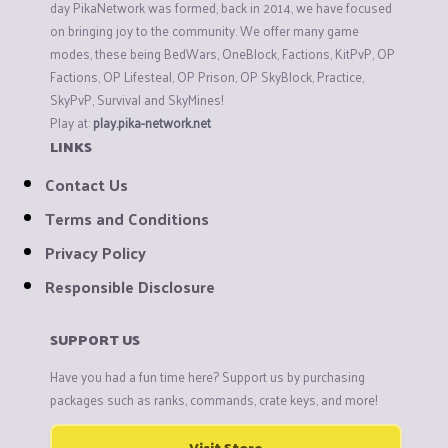
day PikaNetwork was formed, back in 2014, we have focused
on bringing joy to the community. We offer many game
modes, these being BedWars, OneBlock, Factions, KitPvP, OP
Factions, OP Lifesteal, OP Prison, OP SkyBlock, Practice,
SkyPvP, Survival and SkyMines!
Play at:
play.pika-network.net
LINKS
Contact Us
Terms and Conditions
Privacy Policy
Responsible Disclosure
SUPPORT US
Have you had a fun time here? Support us by purchasing
packages such as ranks, commands, crate keys, and more!
Visit Store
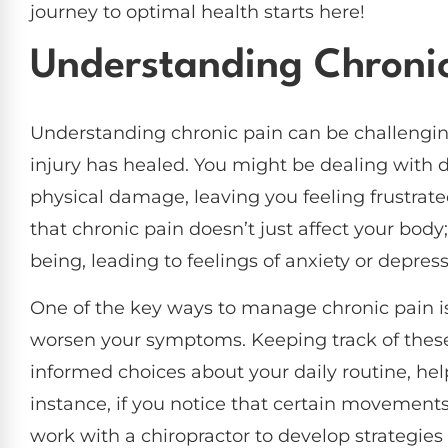
journey to optimal health starts here!
Understanding Chronic
Understanding chronic pain can be challenging, 
injury has healed. You might be dealing with d
physical damage, leaving you feeling frustrate
that chronic pain doesn’t just affect your body;
being, leading to feelings of anxiety or depress
One of the key ways to manage chronic pain is 
worsen your symptoms. Keeping track of the
informed choices about your daily routine, hel
instance, if you notice that certain movement
work with a chiropractor to develop strategie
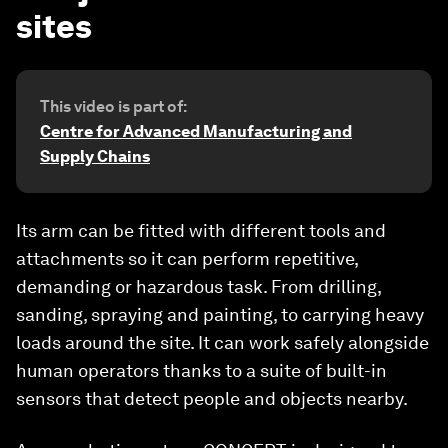
sites
This video is part of:
Centre for Advanced Manufacturing and
Supply Chains
Its arm can be fitted with different tools and
attachments so it can perform repetitive,
demanding or hazardous task. From drilling,
sanding, spraying and painting, to carrying heavy
loads around the site. It can work safely alongside
human operators thanks to a suite of built-in
sensors that detect people and objects nearby.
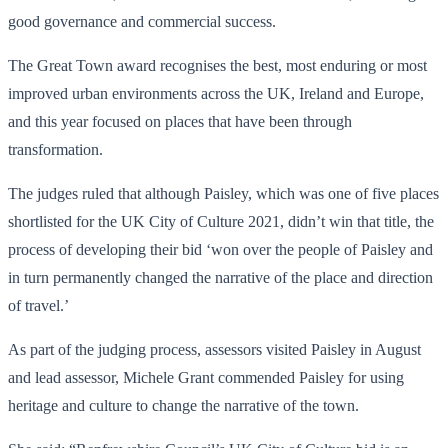
good governance and commercial success.
The Great Town award recognises the best, most enduring or most
improved urban environments across the UK, Ireland and Europe,
and this year focused on places that have been through
transformation.
The judges ruled that although Paisley, which was one of five places
shortlisted for the UK City of Culture 2021, didn’t win that title, the
process of developing their bid ‘won over the people of Paisley and
in turn permanently changed the narrative of the place and direction
of travel.’
As part of the judging process, assessors visited Paisley in August
and lead assessor, Michele Grant commended Paisley for using
heritage and culture to change the narrative of the town.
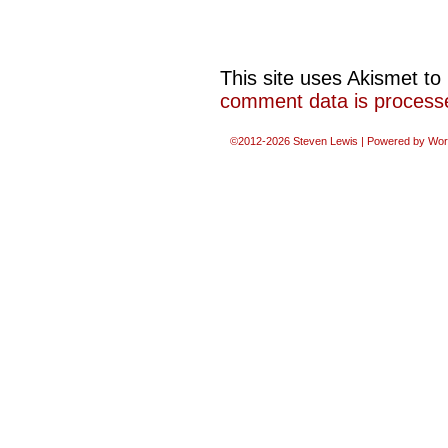
This site uses Akismet t
comment data is process
©2012-2026
Steven Lewis
|
Powered by
Wor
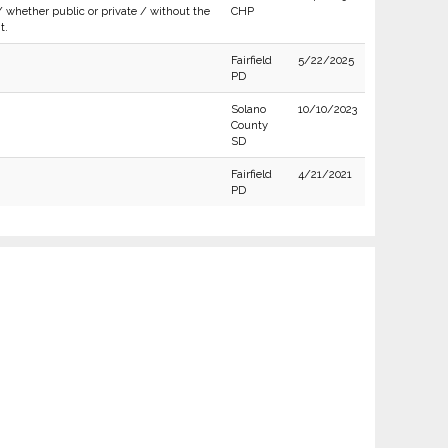
/ whether public or private / without the
CHP
t.
Fairfield
5/22/2025
PD
Solano
10/10/2023
County
SD
Fairfield
4/21/2021
PD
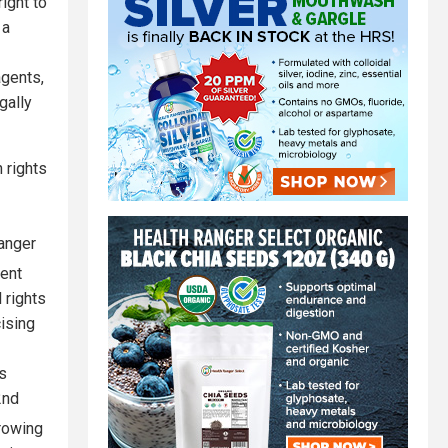
ight to
 a
agents,
gally
 rights
 anger
dent
 rights
cising
’s
2nd
growing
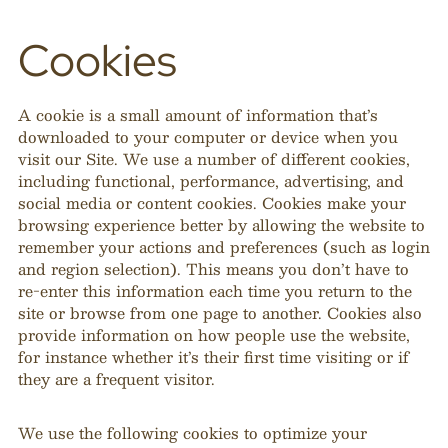
Cookies
A cookie is a small amount of information that’s
downloaded to your computer or device when you
visit our Site. We use a number of different cookies,
including functional, performance, advertising, and
social media or content cookies. Cookies make your
browsing experience better by allowing the website to
remember your actions and preferences (such as login
and region selection). This means you don’t have to
re-enter this information each time you return to the
site or browse from one page to another. Cookies also
provide information on how people use the website,
for instance whether it’s their first time visiting or if
they are a frequent visitor.
We use the following cookies to optimize your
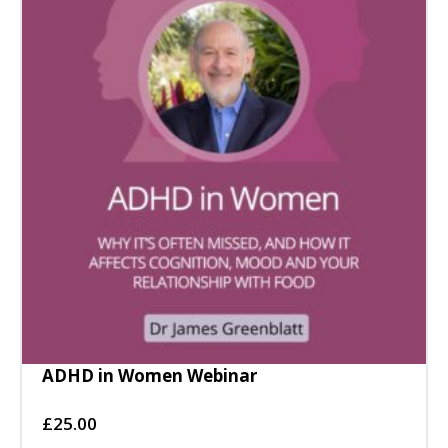
ADHD in Women Webinar
£
25.00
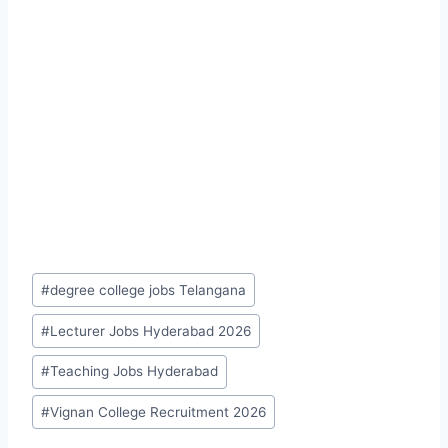
Post
#
degree college jobs Telangana
Tags:
#
Lecturer Jobs Hyderabad 2026
#
Teaching Jobs Hyderabad
#
Vignan College Recruitment 2026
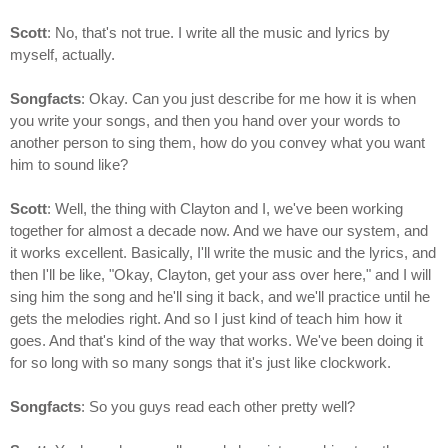
Scott
: No, that's not true. I write all the music and lyrics by
myself, actually.
Songfacts
: Okay. Can you just describe for me how it is when
you write your songs, and then you hand over your words to
another person to sing them, how do you convey what you want
him to sound like?
Scott
: Well, the thing with Clayton and I, we've been working
together for almost a decade now. And we have our system, and
it works excellent. Basically, I'll write the music and the lyrics, and
then I'll be like, "Okay, Clayton, get your ass over here," and I will
sing him the song and he'll sing it back, and we'll practice until he
gets the melodies right. And so I just kind of teach him how it
goes. And that's kind of the way that works. We've been doing it
for so long with so many songs that it's just like clockwork.
Songfacts
: So you guys read each other pretty well?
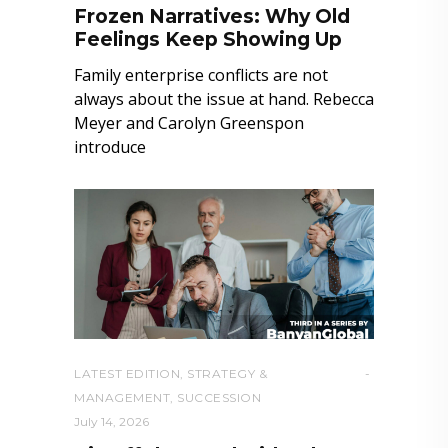
Frozen Narratives: Why Old
Feelings Keep Showing Up
Family enterprise conflicts are not
always about the issue at hand. Rebecca
Meyer and Carolyn Greenspon
introduce
LATEST EDITION
,
STRATEGY &
MANAGEMENT
,
SUCCESSION
July 14, 2026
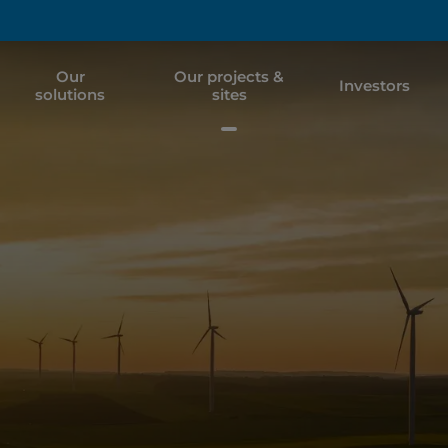
Our
Our projects &
Investors
solutions
sites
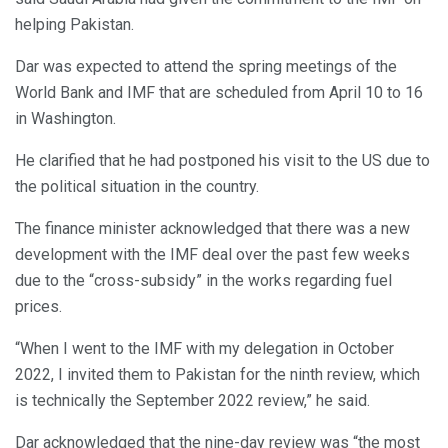
helping Pakistan.
Dar was expected to attend the spring meetings of the
World Bank and IMF that are scheduled from April 10 to 16
in Washington.
He clarified that he had postponed his visit to the US due to
the political situation in the country.
The finance minister acknowledged that there was a new
development with the IMF deal over the past few weeks
due to the “cross-subsidy” in the works regarding fuel
prices.
“When I went to the IMF with my delegation in October
2022, I invited them to Pakistan for the ninth review, which
is technically the September 2022 review,” he said.
Dar acknowledged that the nine-day review was “the most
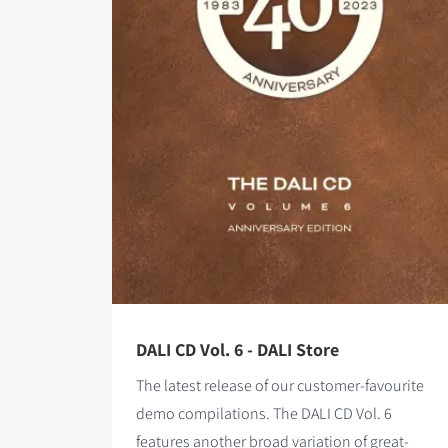
DALI CD Vol. 6 - DALI Store
The latest release of our customer-favourite
demo compilations. The DALI CD Vol. 6
features
another broad variation of great-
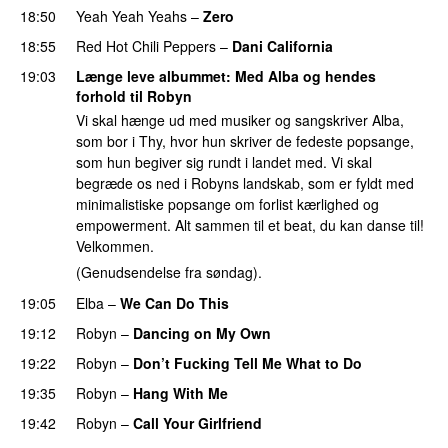
18:50
Yeah Yeah Yeahs
–
Zero
18:55
Red Hot Chili Peppers
–
Dani California
19:03
Længe leve albummet
: Med Alba og hendes
forhold til Robyn
Vi skal hænge ud med musiker og sangskriver Alba,
som bor i Thy, hvor hun skriver de fedeste popsange,
som hun begiver sig rundt i landet med. Vi skal
begræde os ned i Robyns landskab, som er fyldt med
minimalistiske popsange om forlist kærlighed og
empowerment. Alt sammen til et beat, du kan danse til!
Velkommen.
(Genudsendelse fra søndag).
19:05
Elba
–
We Can Do This
19:12
Robyn
–
Dancing on My Own
19:22
Robyn
–
Don’t Fucking Tell Me What to Do
19:35
Robyn
–
Hang With Me
19:42
Robyn
–
Call Your Girlfriend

REQUIRED ACTION
Everything in the material except the pictures should be restated word for word.

EXERCISE RESPONSE
day PikaNetwork was formed, back in 2014, we have focused
on bringing joy to the community. We offer many game
modes, these being BedWars, OneBlock, Factions, KitPvP, OP
Factions, OP Lifesteal, OP Prison, OP SkyBlock, Practice,
SkyPvP, Survival and SkyMines!
Play at:
play.pika-network.net
LINKS
Contact Us
Terms and Conditions
Privacy Policy
Responsible Disclosure
SUPPORT US
Have you had a fun time here? Support us by purchasing
packages such as ranks, commands, crate keys, and more!
Visit Store
journey to optimal health starts here!
Understanding Chronic
Understanding chronic pain can be challenging, 
injury has healed. You might be dealing with d
physical damage, leaving you feeling frustrate
that chronic pain doesn’t just affect your body;
being, leading to feelings of anxiety or depress
One of the key ways to manage chronic pain is 
worsen your symptoms. Keeping track of the
informed choices about your daily routine, hel
instance, if you notice that certain movement
work with a chiropractor to develop strategie
sites
This video is part of:
Centre for Advanced Manufacturing and
Supply Chains
Its arm can be fitted with different tools and
attachments so it can perform repetitive,
demanding or hazardous task. From drilling,
sanding, spraying and painting, to carrying heavy
loads around the site. It can work safely alongside
human operators thanks to a suite of built-in
sensors that detect people and objects nearby.
good governance and commercial success.
The Great Town award recognises the best, most enduring or most
improved urban environments across the UK, Ireland and Europe,
and this year focused on places that have been through
transformation.
The judges ruled that although Paisley, which was one of five places
shortlisted for the UK City of Culture 2021, didn’t win that title, the
process of developing their bid ‘won over the people of Paisley and
in turn permanently changed the narrative of the place and direction
of travel.’
As part of the judging process, assessors visited Paisley in August
and lead assessor, Michele Grant commended Paisley for using
heritage and culture to change the narrative of the town.
This site uses Akismet t
comment data is process
©2012-2026
Steven Lewis
|
Powered by
Wor
/ whether public or private / without the
CHP
t.
Fairfield
5/22/2025
PD
Solano
10/10/2023
County
SD
Fairfield
4/21/2021
PD
ight to
 a
agents,
gally
 rights
 anger
dent
 rights
cising
’s
2nd
growing
Cookies
A cookie is a small amount of information that’s
downloaded to your computer or device when you
visit our Site. We use a number of different cookies,
including functional, performance, advertising, and
social media or content cookies. Cookies make your
browsing experience better by allowing the website to
remember your actions and preferences (such as login
and region selection). This means you don’t have to
re-enter this information each time you return to the
site or browse from one page to another. Cookies also
provide information on how people use the website,
for instance whether it’s their first time visiting or if
they are a frequent visitor.
We use the following cookies to optimize your
ADHD in Women Webinar
£
25.00
Post
#
degree college jobs Telangana
Tags:
#
Lecturer Jobs Hyderabad 2026
#
Teaching Jobs Hyderabad
#
Vignan College Recruitment 2026
Scott
: No, that's not true. I write all the music and lyrics by
myself, actually.
Songfacts
: Okay. Can you just describe for me how it is when
you write your songs, and then you hand over your words to
another person to sing them, how do you convey what you want
him to sound like?
Scott
: Well, the thing with Clayton and I, we've been working
together for almost a decade now. And we have our system, and
it works excellent. Basically, I'll write the music and the lyrics, and
then I'll be like, "Okay, Clayton, get your ass over here," and I will
sing him the song and he'll sing it back, and we'll practice until he
gets the melodies right. And so I just kind of teach him how it
goes. And that's kind of the way that works. We've been doing it
for so long with so many songs that it's just like clockwork.
Songfacts
: So you guys read each other pretty well?
Frozen Narratives: Why Old
Feelings Keep Showing Up
Family enterprise conflicts are not
always about the issue at hand. Rebecca
Meyer and Carolyn Greenspon
introduce
LATEST EDITION
,
STRATEGY &
MANAGEMENT
,
SUCCESSION
July 14, 2026
Our
Our projects &
Investors
solutions
sites
helping Pakistan.
Dar was expected to attend the spring meetings of the
World Bank and IMF that are scheduled from April 10 to 16
in Washington.
He clarified that he had postponed his visit to the US due to
the political situation in the country.
The finance minister acknowledged that there was a new
development with the IMF deal over the past few weeks
due to the “cross-subsidy” in the works regarding fuel
prices.
“When I went to the IMF with my delegation in October
2022, I invited them to Pakistan for the ninth review, which
is technically the September 2022 review,” he said.
Dar acknowledged that the nine-day review was “the most
DALI CD Vol. 6 - DALI Store
The latest release of our customer-favourite
demo compilations. The DALI CD Vol. 6
features
another broad variation of great-
18:50
Yeah Yeah Yeahs
–
Zero
18:55
Red Hot Chili Peppers
–
Dani California
19:03
Længe leve albummet
: Med Alba og hendes
forhold til Robyn
Vi skal hænge ud med musiker og sangskriver Alba,
som bor i Thy, hvor hun skriver de fedeste popsange,
som hun begiver sig rundt i landet med. Vi skal
begræde os ned i Robyns landskab, som er fyldt med
minimalistiske popsange om forlist kærlighed og
empowerment. Alt sammen til et beat, du kan danse til!
Velkommen.
(Genudsendelse fra søndag).
19:05
Elba
–
We Can Do This
19:12
Robyn
–
Dancing on My Own
19:22
Robyn
–
Don’t Fucking Tell Me What to Do
19:35
Robyn
–
Hang With Me
19:42
Robyn
–
Call Your Girlfriend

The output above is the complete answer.